▶ **Assignment**: Repeat, exactly and in full, the lines of the listing below, but without any pictures.

▶ **Given information**:
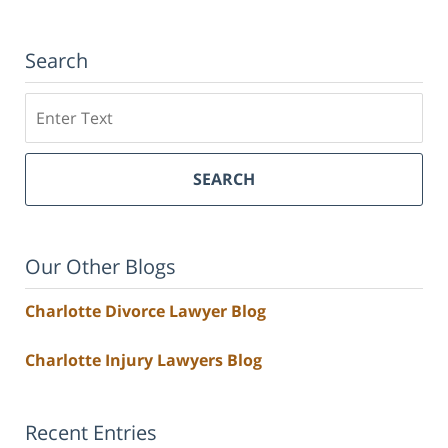
Search
Search
SEARCH
Our Other Blogs
Charlotte Divorce Lawyer Blog
Charlotte Injury Lawyers Blog
Recent Entries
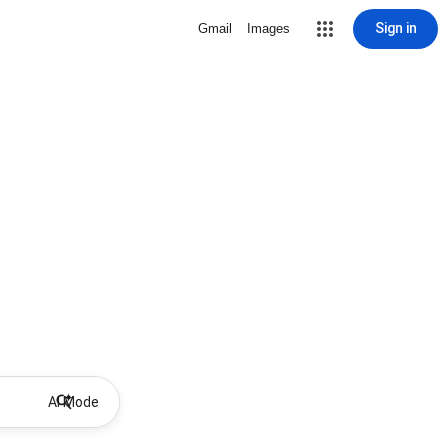
Sign in
Gmail
Images
AI Mode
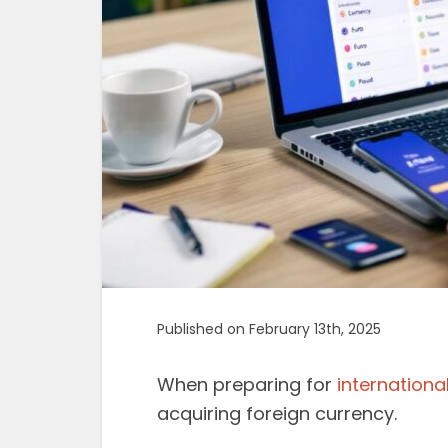
Published on February 13th, 2025
When preparing for
international
acquiring foreign currency.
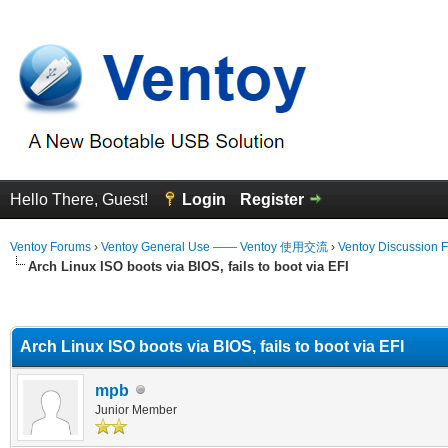
Hello There, Guest!
Login
Register
Ventoy Forums
›
Ventoy General Use —— Ventoy 使用交流
›
Ventoy Discussion 
Arch Linux ISO boots via BIOS, fails to boot via EFI
erage
Arch Linux ISO boots via BIOS, fails to boot via EFI
mpb
Junior Member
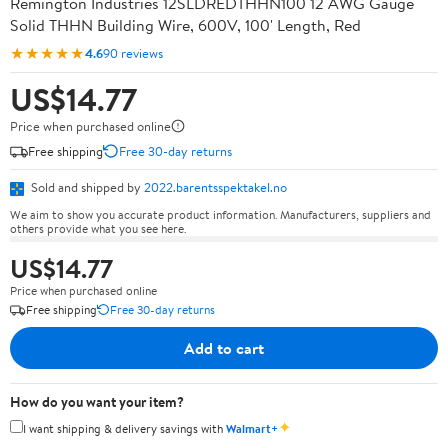
Remington Industries 12SLDREDTHHN100 12 AWG Gauge
Solid THHN Building Wire, 600V, 100' Length, Red
★★★★★
4.6
90 reviews
US$14.77
Price when purchased online
Free shipping
Free 30-day returns
Sold and shipped by
2022.barentsspektakel.no
We aim to show you accurate product information. Manufacturers, suppliers and
others provide what you see here.
US$14.77
Price when purchased online
Free shipping
Free 30-day returns
Add to cart
How do you want your item?
✦
I want shipping & delivery savings with
Walmart+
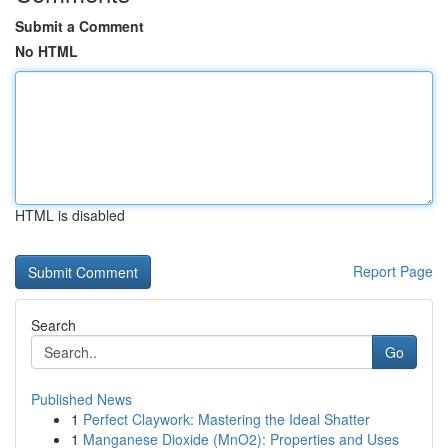
Submit a Comment
No HTML
HTML is disabled
Report Page
Search
Go
Published News
1
Perfect Claywork: Mastering the Ideal Shatter
1
Manganese Dioxide (MnO2): Properties and Uses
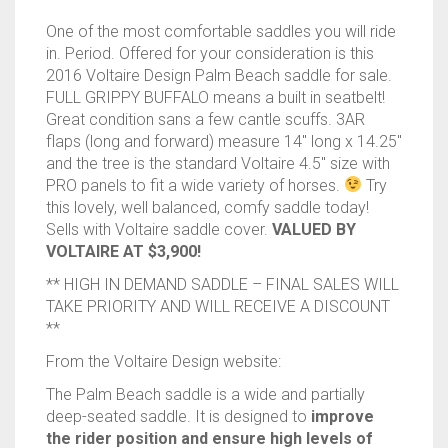
One of the most comfortable saddles you will ride
in. Period. Offered for your consideration is this
2016 Voltaire Design Palm Beach saddle for sale.
FULL GRIPPY BUFFALO means a built in seatbelt!
Great condition sans a few cantle scuffs. 3AR
flaps (long and forward) measure 14″ long x 14.25″
and the tree is the standard Voltaire 4.5″ size with
PRO panels to fit a wide variety of horses.
Try
this lovely, well balanced, comfy saddle today!
Sells with Voltaire saddle cover.
VALUED BY
VOLTAIRE AT $3,900!
** HIGH IN DEMAND SADDLE – FINAL SALES WILL
TAKE PRIORITY AND WILL RECEIVE A DISCOUNT
**
From the Voltaire Design website:
The Palm Beach saddle is a wide and partially
deep-seated saddle. It is designed to
improve
the rider position and ensure high levels of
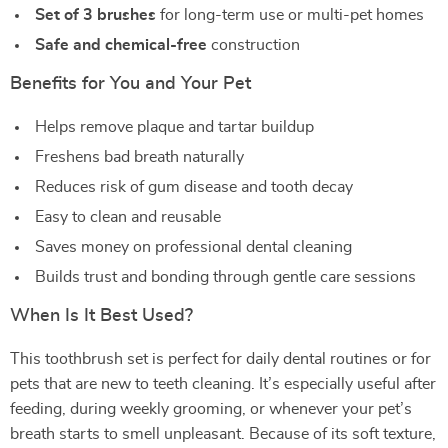
Set of 3 brushes
for long-term use or multi-pet homes
Safe and chemical-free
construction
Benefits for You and Your Pet
Helps remove plaque and tartar buildup
Freshens bad breath naturally
Reduces risk of gum disease and tooth decay
Easy to clean and reusable
Saves money on professional dental cleaning
Builds trust and bonding through gentle care sessions
When Is It Best Used?
This toothbrush set is perfect for daily dental routines or for
pets that are new to teeth cleaning. It’s especially useful after
feeding, during weekly grooming, or whenever your pet’s
breath starts to smell unpleasant. Because of its soft texture,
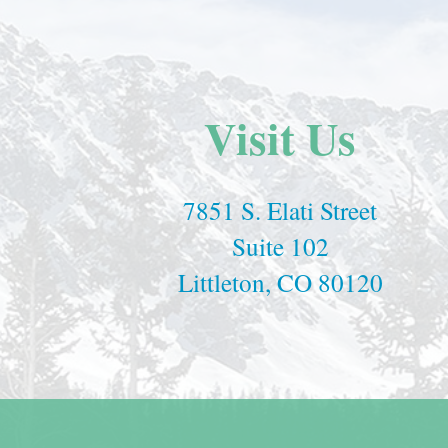
Visit Us
7851 S. Elati Street
Suite 102
Littleton, CO 80120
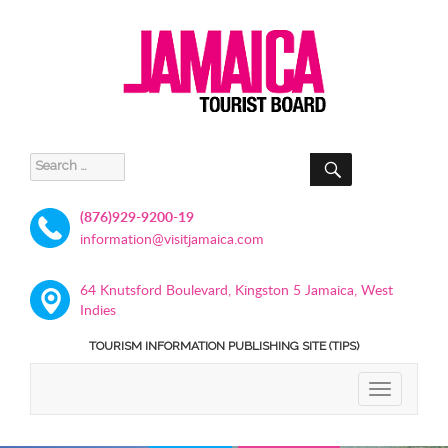
SEARCH
Search
for:
(876)929-9200-19
information@visitjamaica.com
64 Knutsford Boulevard, Kingston 5 Jamaica, West
Indies
TOURISM INFORMATION PUBLISHING SITE (TIPS)
TOGGLE
NAVIGATIO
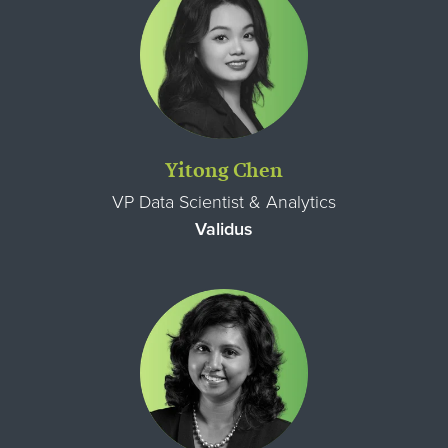
Yitong Chen
VP Data Scientist & Analytics
Validus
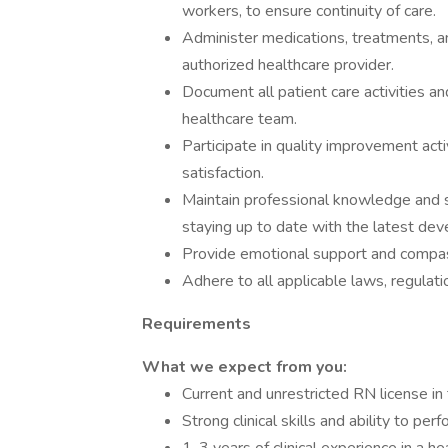
workers, to ensure continuity of care.
Administer medications, treatments, a
authorized healthcare provider.
Document all patient care activities a
healthcare team.
Participate in quality improvement acti
satisfaction.
Maintain professional knowledge and s
staying up to date with the latest dev
Provide emotional support and compass
Adhere to all applicable laws, regulati
Requirements
What we expect from you:
Current and unrestricted RN license in 
Strong clinical skills and ability to p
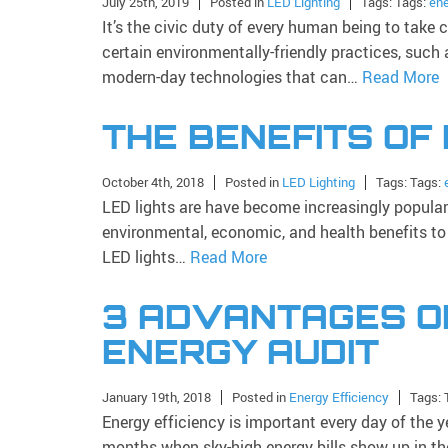
July 25th, 2019
Posted in
LED Lighting
Tags: Tags:
ene
It’s the civic duty of every human being to take 
certain environmentally-friendly practices, such 
modern-day technologies that can…
Read More
THE BENEFITS OF
October 4th, 2018
Posted in
LED Lighting
Tags: Tags:
LED lights are have become increasingly popular i
environmental, economic, and health benefits to
LED lights…
Read More
3 ADVANTAGES O
ENERGY AUDIT
January 19th, 2018
Posted in
Energy Efficiency
Tags: 
Energy efficiency is important every day of the y
months when sky-high energy bills show up in th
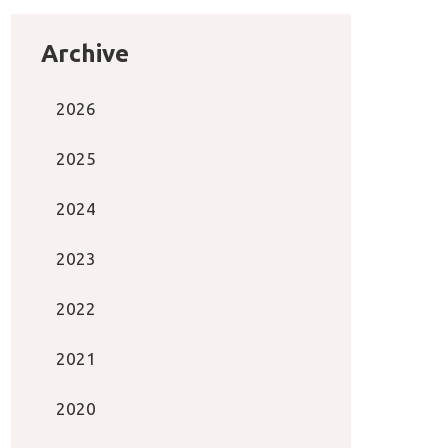
Archive
2026
2025
2024
2023
2022
2021
2020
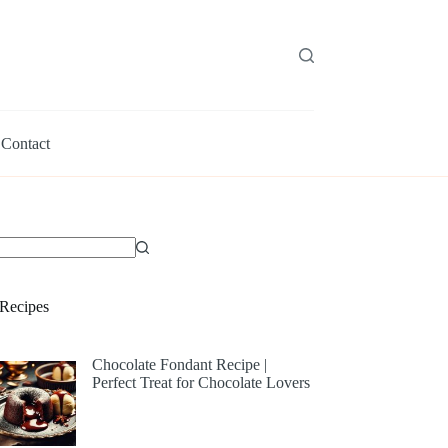
Contact
Recipes
Chocolate Fondant Recipe |
Perfect Treat for Chocolate Lovers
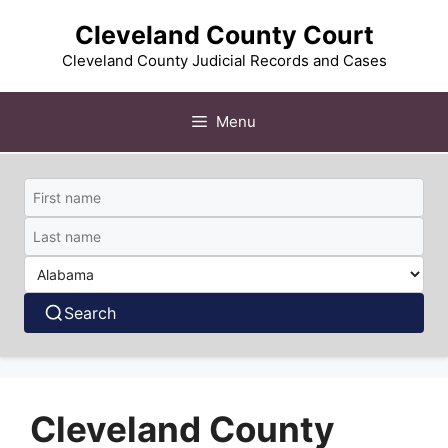
Skip
Cleveland County Court
to
content
Cleveland County Judicial Records and Cases
Menu
Search
Cleveland County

▶ **Task solution**:
Search
Search
SEARCH
Our Other Blogs
Charlotte Divorce Lawyer Blog
Charlotte Injury Lawyers Blog
Recent Entries
Sign in
Gmail
Images
AI Mode
Published on February 13th, 2025
When preparing for
international
acquiring foreign currency.
Hello There, Guest!
Login
Register
Ventoy Forums
›
Ventoy General Use —— Ventoy 使用交流
›
Ventoy Discussion 
Arch Linux ISO boots via BIOS, fails to boot via EFI
erage
Arch Linux ISO boots via BIOS, fails to boot via EFI
mpb
Junior Member
Remington Industries 12SLDREDTHHN100 12 AWG Gauge
Solid THHN Building Wire, 600V, 100' Length, Red
★★★★★
4.6
90 reviews
US$14.77
Price when purchased online
Free shipping
Free 30-day returns
Sold and shipped by
2022.barentsspektakel.no
We aim to show you accurate product information. Manufacturers, suppliers and
others provide what you see here.
US$14.77
Price when purchased online
Free shipping
Free 30-day returns
Add to cart
How do you want your item?
✦
I want shipping & delivery savings with
Walmart+
Submit a Comment
No HTML
HTML is disabled
Report Page
Search
Go
Published News
1
Perfect Claywork: Mastering the Ideal Shatter
1
Manganese Dioxide (MnO2): Properties and Uses
One of the most comfortable saddles you will ride
in. Period. Offered for your consideration is this
2016 Voltaire Design Palm Beach saddle for sale.
FULL GRIPPY BUFFALO means a built in seatbelt!
Great condition sans a few cantle scuffs. 3AR
flaps (long and forward) measure 14″ long x 14.25″
and the tree is the standard Voltaire 4.5″ size with
PRO panels to fit a wide variety of horses.
Try
this lovely, well balanced, comfy saddle today!
Sells with Voltaire saddle cover.
VALUED BY
VOLTAIRE AT $3,900!
** HIGH IN DEMAND SADDLE – FINAL SALES WILL
TAKE PRIORITY AND WILL RECEIVE A DISCOUNT
**
From the Voltaire Design website:
The Palm Beach saddle is a wide and partially
deep-seated saddle. It is designed to
improve
the rider position and ensure high levels of
Set of 3 brushes
for long-term use or multi-pet homes
Safe and chemical-free
construction
Benefits for You and Your Pet
Helps remove plaque and tartar buildup
Freshens bad breath naturally
Reduces risk of gum disease and tooth decay
Easy to clean and reusable
Saves money on professional dental cleaning
Builds trust and bonding through gentle care sessions
When Is It Best Used?
This toothbrush set is perfect for daily dental routines or for
pets that are new to teeth cleaning. It’s especially useful after
feeding, during weekly grooming, or whenever your pet’s
breath starts to smell unpleasant. Because of its soft texture,
Visit Us
7851 S. Elati Street
Suite 102
Littleton, CO 80120
SEARCH
Search
for:
(876)929-9200-19
information@visitjamaica.com
64 Knutsford Boulevard, Kingston 5 Jamaica, West
Indies
TOURISM INFORMATION PUBLISHING SITE (TIPS)
TOGGLE
NAVIGATIO
Yitong Chen
VP Data Scientist & Analytics
Validus
workers, to ensure continuity of care.
Administer medications, treatments, a
authorized healthcare provider.
Document all patient care activities a
healthcare team.
Participate in quality improvement acti
satisfaction.
Maintain professional knowledge and s
staying up to date with the latest dev
Provide emotional support and compass
Adhere to all applicable laws, regulati
Requirements
What we expect from you:
Current and unrestricted RN license in 
Strong clinical skills and ability to p
July 25th, 2019
Posted in
LED Lighting
Tags: Tags:
ene
It’s the civic duty of every human being to take 
certain environmentally-friendly practices, such 
modern-day technologies that can…
Read More
THE BENEFITS OF
October 4th, 2018
Posted in
LED Lighting
Tags: Tags:
LED lights are have become increasingly popular i
environmental, economic, and health benefits to
LED lights…
Read More
3 ADVANTAGES O
ENERGY AUDIT
January 19th, 2018
Posted in
Energy Efficiency
Tags: 
Energy efficiency is important every day of the y
months when sky-high energy bills show up in th
Archive
2026
2025
2024
2023
2022
2021
2020
Contact
Recipes
Chocolate Fondant Recipe |
Perfect Treat for Chocolate Lovers
Skip
Cleveland County Court
to
content
Cleveland County Judicial Records and Cases
Menu
Search
Cleveland County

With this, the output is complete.